Oracle R Advanced Analytics for Hadoop (ORAAH) is one of the components in the Oracle Big Data Connectors software suite, an option to the Oracle Big Data Appliance. At its core, ORAAH provides an R interface for manipulating data stored in HDFS, using both HIVE transparency capabilities and mapping HDFS as direct input into Machine Learning algorithms.
The newly released Oracle R Advanced Analytics for Hadoop 2.5.0 includes two new algorithm implementations that can take advantage of an Apache Spark cluster for a significant performance gains on Model Build and Scoring time. These algorithms are a redesigned version of the Multi-Layer Perceptron Neural Networks (orch.neural), and a brand new implementation of a Logistic Regression model (orch.glm2).
The Platform also allows for writing mapper and reducer functions in R, where open source CRAN packages can be leveraged. Users can pass R objects from the client R object space to their mapper and reducer functions, as well as test MapReduce jobs locally at their client R engine without changing any code, just by switching a system flag. This makes it easy to debug code before unleashing it on the full Hadoop cluster.
If parallel distributed map-reduce programming isn't your strength, ORAAH also allows you to manipulate Hive data using the same type of transparency provided by Oracle R Enteprise, but for use on top of Hive tables.
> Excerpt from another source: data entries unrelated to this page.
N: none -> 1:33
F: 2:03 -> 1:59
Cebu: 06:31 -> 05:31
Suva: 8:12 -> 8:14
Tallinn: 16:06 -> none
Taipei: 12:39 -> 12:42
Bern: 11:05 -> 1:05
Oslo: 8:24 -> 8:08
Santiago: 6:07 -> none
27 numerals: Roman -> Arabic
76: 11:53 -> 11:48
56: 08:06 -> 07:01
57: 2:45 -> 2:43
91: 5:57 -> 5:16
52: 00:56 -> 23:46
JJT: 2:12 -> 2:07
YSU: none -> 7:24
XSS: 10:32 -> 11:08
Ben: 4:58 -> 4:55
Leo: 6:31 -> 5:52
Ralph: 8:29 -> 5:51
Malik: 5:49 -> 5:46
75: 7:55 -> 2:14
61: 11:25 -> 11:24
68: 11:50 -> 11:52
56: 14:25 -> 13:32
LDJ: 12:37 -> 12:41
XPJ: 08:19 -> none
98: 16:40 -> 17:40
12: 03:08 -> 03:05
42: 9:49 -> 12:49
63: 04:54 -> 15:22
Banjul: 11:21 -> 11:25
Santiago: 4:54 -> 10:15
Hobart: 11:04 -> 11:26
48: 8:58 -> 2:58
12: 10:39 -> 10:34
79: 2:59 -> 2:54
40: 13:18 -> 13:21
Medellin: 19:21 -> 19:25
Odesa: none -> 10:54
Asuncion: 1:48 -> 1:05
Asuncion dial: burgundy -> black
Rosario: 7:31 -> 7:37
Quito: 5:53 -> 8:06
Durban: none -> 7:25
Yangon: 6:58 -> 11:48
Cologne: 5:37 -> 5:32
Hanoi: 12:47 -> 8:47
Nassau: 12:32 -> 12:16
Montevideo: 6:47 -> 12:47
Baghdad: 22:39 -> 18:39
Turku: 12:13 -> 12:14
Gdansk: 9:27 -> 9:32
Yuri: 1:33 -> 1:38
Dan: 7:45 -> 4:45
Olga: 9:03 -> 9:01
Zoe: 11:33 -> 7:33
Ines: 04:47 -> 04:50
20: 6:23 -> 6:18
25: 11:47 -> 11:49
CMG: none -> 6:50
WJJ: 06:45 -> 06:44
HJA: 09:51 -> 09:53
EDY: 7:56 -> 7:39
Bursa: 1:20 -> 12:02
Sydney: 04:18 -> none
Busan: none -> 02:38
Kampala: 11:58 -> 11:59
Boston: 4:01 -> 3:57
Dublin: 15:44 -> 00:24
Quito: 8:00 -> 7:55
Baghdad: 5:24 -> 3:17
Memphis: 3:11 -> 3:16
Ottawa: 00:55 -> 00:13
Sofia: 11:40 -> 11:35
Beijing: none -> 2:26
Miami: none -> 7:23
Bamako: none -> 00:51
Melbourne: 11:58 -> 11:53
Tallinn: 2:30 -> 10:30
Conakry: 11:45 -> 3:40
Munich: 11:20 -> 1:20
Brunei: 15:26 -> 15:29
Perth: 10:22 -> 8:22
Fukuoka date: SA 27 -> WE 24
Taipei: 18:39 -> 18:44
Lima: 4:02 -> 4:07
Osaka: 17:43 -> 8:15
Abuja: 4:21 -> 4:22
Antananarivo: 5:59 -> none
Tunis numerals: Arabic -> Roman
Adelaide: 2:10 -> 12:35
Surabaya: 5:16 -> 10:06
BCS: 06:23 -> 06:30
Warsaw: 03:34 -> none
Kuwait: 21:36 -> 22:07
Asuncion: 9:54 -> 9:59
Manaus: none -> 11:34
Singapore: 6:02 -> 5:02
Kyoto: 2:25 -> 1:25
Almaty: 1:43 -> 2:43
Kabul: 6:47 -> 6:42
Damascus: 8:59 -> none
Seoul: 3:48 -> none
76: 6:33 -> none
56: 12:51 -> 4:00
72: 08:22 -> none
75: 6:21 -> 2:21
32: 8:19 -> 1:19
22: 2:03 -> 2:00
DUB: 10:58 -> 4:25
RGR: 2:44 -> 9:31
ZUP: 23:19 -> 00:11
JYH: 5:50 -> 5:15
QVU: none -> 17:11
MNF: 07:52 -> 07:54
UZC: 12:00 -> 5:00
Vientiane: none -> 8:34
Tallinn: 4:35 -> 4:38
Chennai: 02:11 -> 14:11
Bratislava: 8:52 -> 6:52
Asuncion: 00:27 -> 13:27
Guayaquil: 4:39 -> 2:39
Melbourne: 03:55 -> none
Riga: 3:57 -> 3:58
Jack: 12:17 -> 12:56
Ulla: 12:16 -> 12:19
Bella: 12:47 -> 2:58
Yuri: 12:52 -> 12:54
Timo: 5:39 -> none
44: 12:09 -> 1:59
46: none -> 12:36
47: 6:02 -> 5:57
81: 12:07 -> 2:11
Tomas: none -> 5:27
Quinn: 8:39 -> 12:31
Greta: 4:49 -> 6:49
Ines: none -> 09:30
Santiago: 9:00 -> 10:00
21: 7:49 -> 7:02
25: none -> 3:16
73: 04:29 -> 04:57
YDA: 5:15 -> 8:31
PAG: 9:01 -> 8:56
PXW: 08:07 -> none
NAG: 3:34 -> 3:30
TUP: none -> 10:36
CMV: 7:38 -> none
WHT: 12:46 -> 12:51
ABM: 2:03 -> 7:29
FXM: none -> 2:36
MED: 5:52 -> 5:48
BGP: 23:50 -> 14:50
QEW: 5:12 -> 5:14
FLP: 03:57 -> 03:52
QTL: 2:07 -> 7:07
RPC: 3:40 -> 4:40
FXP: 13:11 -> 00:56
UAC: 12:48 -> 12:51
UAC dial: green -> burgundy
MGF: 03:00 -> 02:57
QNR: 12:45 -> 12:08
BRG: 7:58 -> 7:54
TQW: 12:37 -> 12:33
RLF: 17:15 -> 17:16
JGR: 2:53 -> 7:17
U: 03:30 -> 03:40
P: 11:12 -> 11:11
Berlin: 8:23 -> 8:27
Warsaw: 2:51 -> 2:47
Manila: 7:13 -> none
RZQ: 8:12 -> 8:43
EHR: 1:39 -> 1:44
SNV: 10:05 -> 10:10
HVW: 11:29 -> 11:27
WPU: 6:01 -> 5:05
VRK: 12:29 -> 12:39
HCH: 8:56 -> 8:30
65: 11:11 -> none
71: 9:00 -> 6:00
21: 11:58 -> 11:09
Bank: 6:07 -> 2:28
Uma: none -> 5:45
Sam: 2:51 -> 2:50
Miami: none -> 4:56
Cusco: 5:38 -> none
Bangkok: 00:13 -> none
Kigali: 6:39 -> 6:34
So just as Oracle R Enterprise maps data.frame functions to Oracle SQL, Oracle R Advanced Analytics for Hadoop uses the same abstraction to map those data.frame functions to HiveQL.
In addition, ORAAH provides ten prepackaged Map-Reduce advanced analytics algorithms including: Logistic Regression (Spark-based), Multi-Layer Perceptron Feed Forward Neural Networks (Spark and Map-Reduce versions), Generalized Linear Models (GLM), Linear Regression models, Principal Component Analysis (PCA), k-Means clustering, Non-negative Matrix Factorization, Low-Rank Matrix Factorization (for collaborative filtering), Correlation and Covariance matrix computations.
So even if you’re not comfortable turning serial algorithms into parallel distributed algorithms in map-reduce, you can get the benefit of the Hadoop cluster using our high-level R interfaces.